Casablanca–Anfa Airport (Aéroport de Casablanca–Anfa, مطار الدار البيضاء أنفا) was an airport in Morocco , located about 6 km southwest of Casablanca. Anfa Airport was one of three airports serving the Casablanca area, the others being the newer and larger Mohammed V International Airport and the Casablanca Tit Mellil Airport.

Anfa Airport is now closed, and its buildings and runways have been demolished.

As of 2025 Royal Air Maroc still indicates that its registered office is on the airport property.

==History==
Built in the 1920s by the French colonial government, Anfa Airport was the primary airport for Casablanca until the United States Air Force closed its base at Nouasseur in 1959. The Nouasseur Air Base has been expanded over the years to handle large jet aircraft and has become Casablanca's primary airport, Mohammed V International Airport.

During World War II, Anfa Airport was taken over by the Vichy French government and used as an airport as well as an air base for the Vichy French Air Force (Armée de l'Air de Vichy) with its limited aircraft allowed by the armistice with Nazi Germany. It was also used by Deutsche Luft Hansa and German military transports and was depicted in the fictional 1942 film Casablanca.
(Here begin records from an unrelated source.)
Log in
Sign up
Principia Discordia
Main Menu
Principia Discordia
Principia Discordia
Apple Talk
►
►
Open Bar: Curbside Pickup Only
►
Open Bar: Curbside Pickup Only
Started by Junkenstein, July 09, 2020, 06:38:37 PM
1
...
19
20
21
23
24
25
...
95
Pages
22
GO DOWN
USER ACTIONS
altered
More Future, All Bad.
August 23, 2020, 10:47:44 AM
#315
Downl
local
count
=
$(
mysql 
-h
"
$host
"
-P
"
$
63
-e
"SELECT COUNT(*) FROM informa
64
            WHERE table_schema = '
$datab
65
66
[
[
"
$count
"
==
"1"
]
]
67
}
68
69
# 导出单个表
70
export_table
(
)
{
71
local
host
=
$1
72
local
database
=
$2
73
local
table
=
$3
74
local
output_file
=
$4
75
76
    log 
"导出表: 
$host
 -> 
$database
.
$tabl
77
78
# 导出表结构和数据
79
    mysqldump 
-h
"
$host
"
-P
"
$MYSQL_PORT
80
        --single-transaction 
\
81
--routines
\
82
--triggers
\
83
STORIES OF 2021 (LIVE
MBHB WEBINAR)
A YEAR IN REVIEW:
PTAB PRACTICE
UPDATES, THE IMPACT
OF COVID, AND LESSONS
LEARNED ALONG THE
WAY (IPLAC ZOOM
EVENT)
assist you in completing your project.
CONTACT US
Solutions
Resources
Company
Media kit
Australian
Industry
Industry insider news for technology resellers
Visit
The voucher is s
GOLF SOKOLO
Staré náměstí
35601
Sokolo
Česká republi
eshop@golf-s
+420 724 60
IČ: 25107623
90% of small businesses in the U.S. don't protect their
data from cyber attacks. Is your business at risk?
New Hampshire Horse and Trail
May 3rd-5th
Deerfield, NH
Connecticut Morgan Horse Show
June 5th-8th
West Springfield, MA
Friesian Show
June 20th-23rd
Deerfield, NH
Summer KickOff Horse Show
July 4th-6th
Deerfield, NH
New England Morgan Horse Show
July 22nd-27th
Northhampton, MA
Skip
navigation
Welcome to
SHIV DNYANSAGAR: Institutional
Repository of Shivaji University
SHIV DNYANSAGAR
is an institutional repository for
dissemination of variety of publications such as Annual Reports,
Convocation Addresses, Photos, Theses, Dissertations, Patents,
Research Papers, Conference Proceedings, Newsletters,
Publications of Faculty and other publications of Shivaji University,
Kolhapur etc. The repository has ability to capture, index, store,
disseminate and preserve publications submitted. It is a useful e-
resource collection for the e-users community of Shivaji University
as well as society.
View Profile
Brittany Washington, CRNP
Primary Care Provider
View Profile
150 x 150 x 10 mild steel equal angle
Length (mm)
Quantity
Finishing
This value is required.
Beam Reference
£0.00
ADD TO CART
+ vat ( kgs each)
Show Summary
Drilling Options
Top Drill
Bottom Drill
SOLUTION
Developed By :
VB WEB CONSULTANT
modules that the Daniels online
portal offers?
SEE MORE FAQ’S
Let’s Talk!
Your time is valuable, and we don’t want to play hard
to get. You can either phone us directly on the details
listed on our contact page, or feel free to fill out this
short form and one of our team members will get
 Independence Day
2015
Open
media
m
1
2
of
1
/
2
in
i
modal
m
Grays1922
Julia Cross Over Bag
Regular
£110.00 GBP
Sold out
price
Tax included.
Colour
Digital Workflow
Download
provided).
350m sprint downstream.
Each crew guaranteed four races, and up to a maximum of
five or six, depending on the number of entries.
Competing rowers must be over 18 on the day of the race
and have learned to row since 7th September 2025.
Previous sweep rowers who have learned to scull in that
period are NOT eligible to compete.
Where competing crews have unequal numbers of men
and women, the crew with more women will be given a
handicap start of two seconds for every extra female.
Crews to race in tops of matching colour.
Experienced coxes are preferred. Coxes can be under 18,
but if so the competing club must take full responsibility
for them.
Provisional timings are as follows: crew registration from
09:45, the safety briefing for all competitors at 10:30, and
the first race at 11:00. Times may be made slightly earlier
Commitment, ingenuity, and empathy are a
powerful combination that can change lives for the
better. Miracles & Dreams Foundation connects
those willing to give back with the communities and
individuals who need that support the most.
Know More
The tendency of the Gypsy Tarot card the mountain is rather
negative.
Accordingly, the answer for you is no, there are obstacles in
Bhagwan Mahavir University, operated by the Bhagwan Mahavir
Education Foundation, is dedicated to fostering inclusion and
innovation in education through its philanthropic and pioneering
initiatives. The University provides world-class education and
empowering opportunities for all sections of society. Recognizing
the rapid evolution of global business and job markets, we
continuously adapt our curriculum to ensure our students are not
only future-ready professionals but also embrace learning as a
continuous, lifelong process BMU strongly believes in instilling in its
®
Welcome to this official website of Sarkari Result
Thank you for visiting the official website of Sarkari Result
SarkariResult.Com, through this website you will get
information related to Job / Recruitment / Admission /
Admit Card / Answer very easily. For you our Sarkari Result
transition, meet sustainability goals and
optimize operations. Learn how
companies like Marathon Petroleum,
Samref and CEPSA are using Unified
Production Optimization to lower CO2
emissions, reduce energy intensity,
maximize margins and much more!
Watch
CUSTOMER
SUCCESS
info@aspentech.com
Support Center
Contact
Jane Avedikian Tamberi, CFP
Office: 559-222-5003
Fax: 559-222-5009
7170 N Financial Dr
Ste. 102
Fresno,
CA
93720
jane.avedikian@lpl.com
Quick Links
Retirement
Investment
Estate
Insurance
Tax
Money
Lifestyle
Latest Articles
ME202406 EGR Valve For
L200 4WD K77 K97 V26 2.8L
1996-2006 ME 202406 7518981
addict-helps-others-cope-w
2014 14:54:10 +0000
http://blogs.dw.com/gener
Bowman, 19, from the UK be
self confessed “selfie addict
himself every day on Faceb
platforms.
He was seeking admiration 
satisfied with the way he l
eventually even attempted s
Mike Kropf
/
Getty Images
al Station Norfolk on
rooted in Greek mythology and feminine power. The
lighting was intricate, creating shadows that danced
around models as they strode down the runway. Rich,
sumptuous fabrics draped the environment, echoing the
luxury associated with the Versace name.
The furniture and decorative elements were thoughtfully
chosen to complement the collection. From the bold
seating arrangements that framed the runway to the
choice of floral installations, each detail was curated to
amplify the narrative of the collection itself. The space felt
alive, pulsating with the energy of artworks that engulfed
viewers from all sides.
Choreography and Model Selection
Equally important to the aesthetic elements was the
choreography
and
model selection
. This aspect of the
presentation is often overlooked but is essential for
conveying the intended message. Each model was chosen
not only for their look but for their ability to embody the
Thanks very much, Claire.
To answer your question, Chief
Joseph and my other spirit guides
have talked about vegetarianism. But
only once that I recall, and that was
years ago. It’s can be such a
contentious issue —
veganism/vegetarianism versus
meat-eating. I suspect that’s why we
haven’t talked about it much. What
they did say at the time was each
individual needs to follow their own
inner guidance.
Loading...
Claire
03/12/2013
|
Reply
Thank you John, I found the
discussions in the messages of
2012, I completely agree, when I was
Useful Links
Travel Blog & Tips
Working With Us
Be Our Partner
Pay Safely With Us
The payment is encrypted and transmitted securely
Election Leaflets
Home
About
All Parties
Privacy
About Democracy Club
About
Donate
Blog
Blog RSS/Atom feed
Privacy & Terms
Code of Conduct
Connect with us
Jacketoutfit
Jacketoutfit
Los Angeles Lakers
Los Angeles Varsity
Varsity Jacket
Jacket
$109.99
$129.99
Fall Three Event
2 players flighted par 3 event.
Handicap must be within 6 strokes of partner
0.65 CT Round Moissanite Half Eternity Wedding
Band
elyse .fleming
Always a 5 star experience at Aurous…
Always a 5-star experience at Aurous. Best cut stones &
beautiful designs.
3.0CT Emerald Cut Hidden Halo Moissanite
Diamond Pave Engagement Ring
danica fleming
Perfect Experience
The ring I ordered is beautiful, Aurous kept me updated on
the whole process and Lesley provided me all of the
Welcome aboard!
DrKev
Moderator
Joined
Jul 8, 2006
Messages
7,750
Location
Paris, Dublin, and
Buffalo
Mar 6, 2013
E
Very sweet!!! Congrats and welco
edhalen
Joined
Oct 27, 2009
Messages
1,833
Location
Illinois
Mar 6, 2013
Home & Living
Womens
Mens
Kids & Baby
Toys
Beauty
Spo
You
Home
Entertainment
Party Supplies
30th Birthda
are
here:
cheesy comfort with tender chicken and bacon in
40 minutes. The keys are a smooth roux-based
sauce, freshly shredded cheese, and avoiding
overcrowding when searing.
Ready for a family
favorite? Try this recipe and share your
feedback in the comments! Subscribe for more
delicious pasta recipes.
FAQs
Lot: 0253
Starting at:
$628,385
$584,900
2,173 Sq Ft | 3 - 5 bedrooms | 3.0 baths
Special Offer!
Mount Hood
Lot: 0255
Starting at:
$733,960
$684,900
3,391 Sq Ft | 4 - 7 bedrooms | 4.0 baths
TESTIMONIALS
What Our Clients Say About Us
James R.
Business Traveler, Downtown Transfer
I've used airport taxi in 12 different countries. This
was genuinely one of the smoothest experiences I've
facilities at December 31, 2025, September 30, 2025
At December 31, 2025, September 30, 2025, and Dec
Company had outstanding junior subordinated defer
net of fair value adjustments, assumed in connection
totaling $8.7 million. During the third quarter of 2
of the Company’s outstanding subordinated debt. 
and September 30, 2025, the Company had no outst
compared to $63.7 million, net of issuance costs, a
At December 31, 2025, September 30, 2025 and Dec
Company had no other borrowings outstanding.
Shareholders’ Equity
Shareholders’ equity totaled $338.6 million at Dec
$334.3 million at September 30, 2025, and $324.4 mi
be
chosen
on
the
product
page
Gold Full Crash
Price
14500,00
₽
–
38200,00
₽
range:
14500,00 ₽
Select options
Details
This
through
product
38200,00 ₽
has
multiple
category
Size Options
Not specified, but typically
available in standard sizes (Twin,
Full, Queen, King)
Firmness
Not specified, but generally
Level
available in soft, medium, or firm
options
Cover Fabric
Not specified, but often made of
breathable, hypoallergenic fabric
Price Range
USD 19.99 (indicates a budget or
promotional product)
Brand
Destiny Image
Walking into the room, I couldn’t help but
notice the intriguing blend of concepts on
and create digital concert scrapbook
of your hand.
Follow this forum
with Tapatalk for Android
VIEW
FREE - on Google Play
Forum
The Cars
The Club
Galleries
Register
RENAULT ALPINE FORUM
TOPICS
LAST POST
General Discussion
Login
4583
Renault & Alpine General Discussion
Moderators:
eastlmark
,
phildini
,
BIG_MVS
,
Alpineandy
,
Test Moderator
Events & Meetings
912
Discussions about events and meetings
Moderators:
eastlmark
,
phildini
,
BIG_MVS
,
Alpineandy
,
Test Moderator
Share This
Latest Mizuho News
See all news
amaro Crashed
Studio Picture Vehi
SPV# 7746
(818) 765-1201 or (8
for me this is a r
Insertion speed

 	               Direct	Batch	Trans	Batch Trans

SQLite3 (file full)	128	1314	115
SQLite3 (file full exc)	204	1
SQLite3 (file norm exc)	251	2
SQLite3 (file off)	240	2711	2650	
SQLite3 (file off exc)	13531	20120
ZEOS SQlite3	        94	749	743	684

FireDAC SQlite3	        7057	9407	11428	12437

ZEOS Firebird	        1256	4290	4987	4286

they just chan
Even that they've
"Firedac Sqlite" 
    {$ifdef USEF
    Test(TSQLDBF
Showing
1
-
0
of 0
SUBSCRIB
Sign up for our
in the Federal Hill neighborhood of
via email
Anfa Airport was one of the primary Allied objectives during Operation Torch, the invasion of North Africa, and was seized in the initial landings in the Casablanca area. After its capture by Allied forces, it functioned as an Allied military airfield throughout the remainder of the war, supporting the United States Army during the North African Campaign, and also as an Air Transport Command cargo hub on the North African Route. It served as a transit point for United States Army Air Forces aircraft heading to England to equip the Eighth Air Force, as well as for the Twelfth and Fifteenth Air Forces in the Mediterranean Theater, as part of the southern air transport route from the United States via Brazil and Dakar in Senegal. It was returned to civilian control late in 1945. The airport is now closed and is undergoing a major urbanization project.

Anfa Airport was replaced as a commercial airport by Mohammed V International Airport; however, it continued to serve as a pilot training airfield until it ceased all operations in 2007.

==Other facilities==
Royal Air Maroc has/had its head office on the airport property. As of 2019 the airline still states that Anfa is the location of its head office.

By 2008 Royal Air Maroc (RAM) Academy, the training arm of the country's national airline, had moved its activity to Benslimane and Nouaceur.